#### [Records supplied]
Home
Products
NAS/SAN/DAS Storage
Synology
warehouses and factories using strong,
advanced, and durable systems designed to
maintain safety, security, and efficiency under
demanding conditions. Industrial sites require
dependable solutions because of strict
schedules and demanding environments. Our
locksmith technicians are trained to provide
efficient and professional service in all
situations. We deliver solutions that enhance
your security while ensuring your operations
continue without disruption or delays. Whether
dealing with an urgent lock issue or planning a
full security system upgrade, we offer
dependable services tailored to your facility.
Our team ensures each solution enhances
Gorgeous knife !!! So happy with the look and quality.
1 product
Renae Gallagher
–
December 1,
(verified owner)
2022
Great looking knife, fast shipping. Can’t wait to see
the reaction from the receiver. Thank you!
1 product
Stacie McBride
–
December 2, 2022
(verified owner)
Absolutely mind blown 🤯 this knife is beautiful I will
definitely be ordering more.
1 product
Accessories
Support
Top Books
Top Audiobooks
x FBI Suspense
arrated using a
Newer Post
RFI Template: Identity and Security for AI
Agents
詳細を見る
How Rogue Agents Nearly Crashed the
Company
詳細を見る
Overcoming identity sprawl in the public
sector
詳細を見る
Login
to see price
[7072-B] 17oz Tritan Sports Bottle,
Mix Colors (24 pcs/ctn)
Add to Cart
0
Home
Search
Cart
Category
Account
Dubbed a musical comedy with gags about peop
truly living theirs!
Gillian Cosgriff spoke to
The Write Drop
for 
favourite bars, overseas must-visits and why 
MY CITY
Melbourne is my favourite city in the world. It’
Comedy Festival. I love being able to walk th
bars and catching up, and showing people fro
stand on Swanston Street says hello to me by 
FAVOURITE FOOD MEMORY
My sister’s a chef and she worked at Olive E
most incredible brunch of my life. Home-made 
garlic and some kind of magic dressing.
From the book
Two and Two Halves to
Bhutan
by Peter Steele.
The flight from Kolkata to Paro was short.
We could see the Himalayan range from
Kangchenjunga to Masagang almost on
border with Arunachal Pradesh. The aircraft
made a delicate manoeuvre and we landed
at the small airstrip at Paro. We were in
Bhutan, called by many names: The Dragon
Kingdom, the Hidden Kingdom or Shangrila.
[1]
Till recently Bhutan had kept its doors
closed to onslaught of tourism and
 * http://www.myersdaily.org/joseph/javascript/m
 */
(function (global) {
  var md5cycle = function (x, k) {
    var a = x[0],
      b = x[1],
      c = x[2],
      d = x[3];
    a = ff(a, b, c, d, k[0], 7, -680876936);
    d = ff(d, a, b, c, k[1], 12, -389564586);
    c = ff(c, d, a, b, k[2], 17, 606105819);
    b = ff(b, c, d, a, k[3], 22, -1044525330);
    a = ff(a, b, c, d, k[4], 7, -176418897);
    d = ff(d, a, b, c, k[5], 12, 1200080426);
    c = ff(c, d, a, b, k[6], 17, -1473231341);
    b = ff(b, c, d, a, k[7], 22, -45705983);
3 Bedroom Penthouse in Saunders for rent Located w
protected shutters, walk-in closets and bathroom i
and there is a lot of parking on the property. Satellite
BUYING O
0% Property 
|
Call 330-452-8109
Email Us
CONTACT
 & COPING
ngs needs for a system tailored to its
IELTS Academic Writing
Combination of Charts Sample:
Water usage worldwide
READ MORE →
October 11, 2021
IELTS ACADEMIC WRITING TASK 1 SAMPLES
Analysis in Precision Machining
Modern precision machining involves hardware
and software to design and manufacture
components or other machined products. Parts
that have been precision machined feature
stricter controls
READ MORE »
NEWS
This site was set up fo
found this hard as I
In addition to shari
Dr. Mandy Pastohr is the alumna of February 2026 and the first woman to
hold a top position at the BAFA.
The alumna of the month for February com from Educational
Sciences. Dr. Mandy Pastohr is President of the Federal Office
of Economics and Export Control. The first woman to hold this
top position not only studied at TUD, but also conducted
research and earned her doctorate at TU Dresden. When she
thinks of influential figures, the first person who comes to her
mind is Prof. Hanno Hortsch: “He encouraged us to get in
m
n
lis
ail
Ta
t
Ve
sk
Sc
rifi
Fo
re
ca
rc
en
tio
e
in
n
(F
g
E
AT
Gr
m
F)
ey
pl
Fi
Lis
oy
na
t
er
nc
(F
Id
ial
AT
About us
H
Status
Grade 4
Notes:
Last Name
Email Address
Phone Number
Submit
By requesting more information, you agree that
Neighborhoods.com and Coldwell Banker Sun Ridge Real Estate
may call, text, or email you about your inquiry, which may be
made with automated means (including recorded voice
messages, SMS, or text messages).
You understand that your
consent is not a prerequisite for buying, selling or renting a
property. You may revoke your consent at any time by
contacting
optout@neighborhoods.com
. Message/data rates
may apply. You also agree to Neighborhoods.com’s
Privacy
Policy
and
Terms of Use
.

#### [Task details]
Find the string "dependable" in the material above. Then copy each line that has it.

#### [Exercise result]
dependable solutions because of strict
dependable services tailored to your facility.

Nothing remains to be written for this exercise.